Overview of GPU Projects

This is a list of GPU projects that students can choose from. Some of the projects have also been contributed by other professors in CCIS.

Right now, not all GPU projects are fully defined. If there is interest in a particular project, we will refine its description. In particular, I also asked professors for interesting general algorithms. We can then examine those general algorithms to identify interesting computational micro-kernels that we will implement.

As an example, recall the breadth-first search algorithm. The kernel requires a hash array to detect if we have previously seen a new state. Hash arrays can be implemented to use streaming access by using delayed duplicate detection. In this case, we wait until we have many hash requests. We then apply the hash function to find hash indices. We sort based on hash index. We then stream the hash requests and the hash array, both in hash index order, and compare the two to detect which hash requests refer to previously seen states.

Where a faculty member provides only the higher-level algorithm, it will be our job to identify the micro-kernel, and reformulate the micro-kernel in a form suitable for streaming access.

GPU Projects

Multi-Dimensional Range Search (contributed by Prof. Donghui Zhang)
Traditionally, multi-dimensional range search are supported through multi-dimensional index structures such as the R-tree. Such indices typically suffer from the "curse of dimensionality". For instance, the R-tree performs poorer than linear scan for range search when the dimensionality is more than 12. Furthermore, such indices use random access. There are two ways to support multi-dimensional range search for high dimensions, both utilizing streaming access.

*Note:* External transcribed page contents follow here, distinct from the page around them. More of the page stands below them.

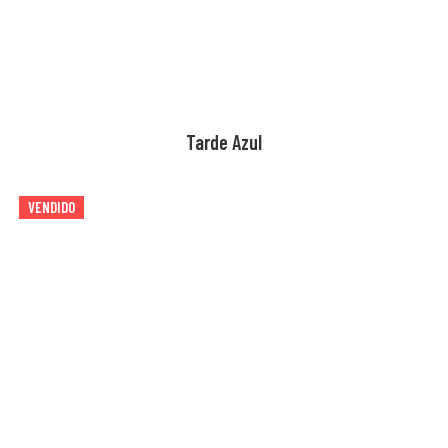
Tarde Azul
VENDIDO
AGOTADO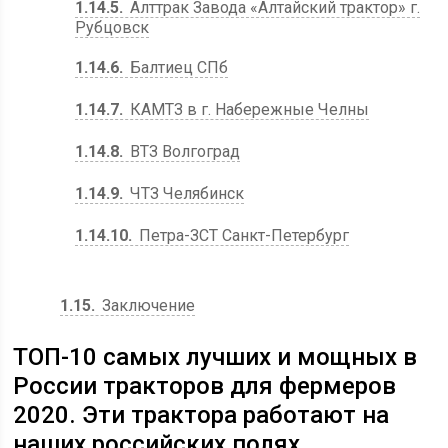
1.14.5
Алттрак Завода «Алтайский трактор» г.
Рубцовск
1.14.6
Балтиец СПб
1.14.7
КАМТЗ в г. Набережные Челны
1.14.8
ВТЗ Волгоград
1.14.9
ЧТЗ Челябинск
1.14.10
Петра-ЗСТ Санкт-Петербург
1.15
Заключение
ТОП-10 самых лучших и мощных в
России тракторов для фермеров
2020. Эти трактора работают на
наших российских полях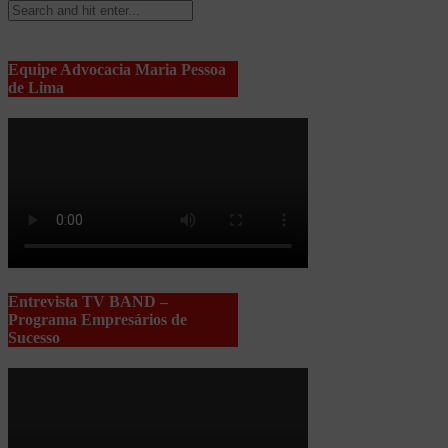
Equipe Advocacia Maria Pessoa
de Lima
Entrevista TV BAND –
Programa Empresários de
Sucesso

(a) X-tree. The X-tree combines the R-tree with array. Every node can either be the root of a sub-tree or be an array of all elements in the sub-tree. As the dimensionality increases, the X-tree nodes are more likely to be arrays.

(b) Space filling curves. Using space filling curves such as the Hilbert curve and the Z-ordering, one can organize a multi-dimensional dataset into an one-dim array (or sequential file), and a search region can be mapped to one or multiple ranges of curve values. To retrieve large chunks of records from this array using the ranges can utilize streaming access.

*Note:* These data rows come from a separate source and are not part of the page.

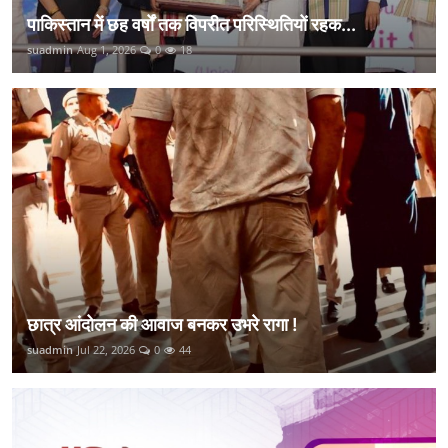
पाकिस्तान में छह वर्षों तक विपरीत परिस्थितियों रहक...
suadmin
Aug 1, 2026
0
18
छात्र आंदोलन की आवाज बनकर उभरे रागा !
suadmin
Jul 22, 2026
0
44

Nearest Neighbor Search (contributed by Prof. Donghui Zhang)
Traditionally, the R-tree are used to support NN search given an arbitrary query point. The idea is to perform best-first search: keep expanding the index entries that are the closest to the query point, till an object stored in some leaf node is revealed. It is a random-access method.

It will be interesting to implement the NN search algorithm when the objects are indexed using space filling curves.

Update the Space Filling Curve File (contributed by Prof. Donghui Zhang)
When the objects are organized into an array or file in increasing order of space filling curves, it will be interesting to implement objects updates. It will be really inefficient to reconstruct the whole file for each new object insertion. One idea is to buffer the updates, e.g. whenever there are 100 new updates, integrate them into the original file via reconstruction. Another idea of avoiding reconstruction is to leave some space in the file (so that a few insertions in the middle can be applied in-place and does notrewrite the whole file). Yet another idea is to break the file into multiple pieces. It will be interesting to design a systematic way of organizing the records which, probably by incorporating all these ideas and possibly some other ideas, efficiently supports updates.
Kernels for Face and Fingerprint Recognition (contributed by Merav Algon)
"Complete discriminant evaluation and feature extraction in kernel space for face recognition" by Xudong Jian, Bappaditya Mandal and Alex Kot. (Also, see: Manhua Liu, Xudong Jiang, Alex ChiChung Kot: Efficient fingerprint search based on database clustering. Pattern Recognition 40(6): 1793-1803 (2007)). We have an internal copy of the first paper. For copyright reasons, I can't post it publicly. You'll find it in the course directory (if you have a CCIS account), and you can always get it from a TA with a CCIS account. I recommend asking Kapil Arya (username same as first name, but lower case) at ccis.neu.edu.